Rompenieves, el álbum original, es un viaje tremendo e intenso. Un hombre se escapa de los vagones de cola de este tren, y su huida se convierte en la persecución de un misterio, el que se teje alrededor de esta gigantesca máquina y el mundo que nos muestra. Lob no se pierde en detalles innecesarios, y de hecho un análisis minucioso puede llevarnos a pensar que estamos ante una idea rápida ala que le faltan muchos detalles de los que hoy probablemente un autor abusaría, con el fin de que nadie pudiera encontrar grietas en su universo. Pero es que en realidad no los necesita para cautivar, eso lo consigue con su idea primigenia y con los personajes que crea, con sus metáforas sobre la lucha de clases y con su traslación a una ciencia ficción eficaz y contundente. Ese puede ser el pecado de Legrand a la hora de continuar el relato después de tantos años, una colección de detalles sin los que podríamos haber vivido y que complican la trama de una manera que se aleja un tanto de la propuesta original. Ni mucho menos son malos álbumes, Legrand también sabe jugar con el misterio y con el escenario que busca, pero sus logros están lejos de los que había cosechado Lob probablemente con menos ambición. El conjunto, no obstante, se lee bien sin que las fisuras del tiempo hagan mella en la continuidad entre las dos partes.

Además, Rochette actúa como pegamento.

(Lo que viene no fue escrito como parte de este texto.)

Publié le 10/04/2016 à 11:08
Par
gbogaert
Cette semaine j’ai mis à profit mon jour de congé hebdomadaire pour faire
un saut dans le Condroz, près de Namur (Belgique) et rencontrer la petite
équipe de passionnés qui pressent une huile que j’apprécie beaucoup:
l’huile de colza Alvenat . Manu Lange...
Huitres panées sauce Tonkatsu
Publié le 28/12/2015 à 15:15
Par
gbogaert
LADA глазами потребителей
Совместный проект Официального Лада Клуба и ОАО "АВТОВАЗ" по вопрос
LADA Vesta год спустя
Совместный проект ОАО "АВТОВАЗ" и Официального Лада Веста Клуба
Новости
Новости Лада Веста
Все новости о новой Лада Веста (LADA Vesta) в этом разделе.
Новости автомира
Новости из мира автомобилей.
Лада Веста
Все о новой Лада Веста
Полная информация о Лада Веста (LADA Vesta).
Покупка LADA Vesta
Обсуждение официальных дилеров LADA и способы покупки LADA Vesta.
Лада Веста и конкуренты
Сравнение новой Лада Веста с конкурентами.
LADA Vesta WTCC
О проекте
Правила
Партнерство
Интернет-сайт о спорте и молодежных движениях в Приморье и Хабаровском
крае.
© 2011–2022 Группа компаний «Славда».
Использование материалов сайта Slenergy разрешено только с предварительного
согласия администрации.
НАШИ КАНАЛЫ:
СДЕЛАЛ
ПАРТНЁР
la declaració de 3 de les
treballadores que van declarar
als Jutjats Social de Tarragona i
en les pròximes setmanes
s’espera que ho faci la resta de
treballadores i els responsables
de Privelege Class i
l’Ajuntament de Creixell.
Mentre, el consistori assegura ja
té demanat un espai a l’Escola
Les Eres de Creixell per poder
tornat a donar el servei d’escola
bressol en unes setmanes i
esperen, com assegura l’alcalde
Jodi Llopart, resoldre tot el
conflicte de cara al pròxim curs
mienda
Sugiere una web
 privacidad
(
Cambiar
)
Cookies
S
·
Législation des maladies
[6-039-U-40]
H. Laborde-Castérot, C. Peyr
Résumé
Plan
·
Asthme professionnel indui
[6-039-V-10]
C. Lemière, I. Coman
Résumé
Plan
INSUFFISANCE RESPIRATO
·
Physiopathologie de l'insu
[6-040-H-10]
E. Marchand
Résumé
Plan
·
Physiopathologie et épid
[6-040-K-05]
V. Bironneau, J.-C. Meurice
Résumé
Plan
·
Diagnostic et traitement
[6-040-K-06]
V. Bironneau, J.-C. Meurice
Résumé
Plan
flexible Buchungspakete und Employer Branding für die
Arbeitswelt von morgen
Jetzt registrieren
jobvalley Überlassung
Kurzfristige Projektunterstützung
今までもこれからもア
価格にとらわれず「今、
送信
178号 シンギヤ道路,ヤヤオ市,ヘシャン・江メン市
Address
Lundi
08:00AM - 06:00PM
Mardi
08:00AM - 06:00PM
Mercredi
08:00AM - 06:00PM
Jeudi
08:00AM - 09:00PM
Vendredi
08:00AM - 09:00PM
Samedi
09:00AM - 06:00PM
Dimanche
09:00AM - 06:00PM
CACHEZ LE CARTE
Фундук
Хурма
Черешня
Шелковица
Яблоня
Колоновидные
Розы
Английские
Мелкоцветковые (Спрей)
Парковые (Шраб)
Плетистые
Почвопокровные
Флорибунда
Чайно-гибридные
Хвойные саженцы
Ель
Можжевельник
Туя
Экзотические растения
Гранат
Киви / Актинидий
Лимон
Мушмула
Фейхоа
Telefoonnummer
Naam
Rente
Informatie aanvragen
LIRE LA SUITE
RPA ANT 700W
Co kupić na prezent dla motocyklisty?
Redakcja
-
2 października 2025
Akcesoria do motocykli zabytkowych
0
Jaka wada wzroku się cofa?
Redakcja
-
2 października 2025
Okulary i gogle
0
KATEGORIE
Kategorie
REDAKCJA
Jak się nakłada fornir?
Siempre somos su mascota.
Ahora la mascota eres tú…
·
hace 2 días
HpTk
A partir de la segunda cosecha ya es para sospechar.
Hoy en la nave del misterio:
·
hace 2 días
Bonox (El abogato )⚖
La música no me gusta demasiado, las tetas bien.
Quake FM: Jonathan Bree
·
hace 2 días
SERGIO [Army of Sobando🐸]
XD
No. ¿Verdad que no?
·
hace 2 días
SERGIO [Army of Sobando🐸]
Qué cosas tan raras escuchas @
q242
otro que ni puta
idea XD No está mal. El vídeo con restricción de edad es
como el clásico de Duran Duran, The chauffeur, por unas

Es cierto que podemos ver una evolución en su dibujo del primer álbum al resto de este integral, es lógico si tenemos en cuenta el tiempo que pasó entre ambos, pero claramente estamos dentro del mismo universo visual y eso se agradece. Tiene un toque realista que hace encajar muy bien este relato con la ciencia ficción de revista de comienzos de los años 80, sabe incorporar la sencillez de diseño que necesita la máquina que da título al relato y además aporta el carisma suficiente a sus protagonistas para que se erijan en las grandes bazas para animarnos a seguir leyendo. Es ciencia ficción pero de personajes y de entorno, mucho menos de tecnología a pesar de lo que se pudiera pensar por el título y la misma sinopsis de la obra, y eso es lo que hace que su lectura sea todavía más ágil. Rochette sabe que no es necesario complicarse, ni en la puesta en escena de Rompenieves ni tampoco en sus continuaciones, de ahí por ejemplo la economía de diseño que hay en sus escafandras, porque lo que importa es que nos sintamos dentro del mundo que él y Lob imaginan en primer lugar. Y eso lo consiguen con contundencia, con una idea descabellada pero que saben hacer real y con equivalencias sociales muy acertadas para que su planteamiento siga teniendo vigencia en nuestros días.

Le Transperceneige comenzó a publicarse en la revista À Suivre desde 1981 y fue recopilada en tres álbumes por Casterman, Le Transperceneige, L’arpenteur y La traversée en febrero de 1984, octubre de 1999 y septiembre de 2000. El contenido extra lo forman las portadas originales de Jean-Marc Rochett y un epílogo de Jean-Pierre Dionnet ilustrado con bocetos y diseños del dibujante.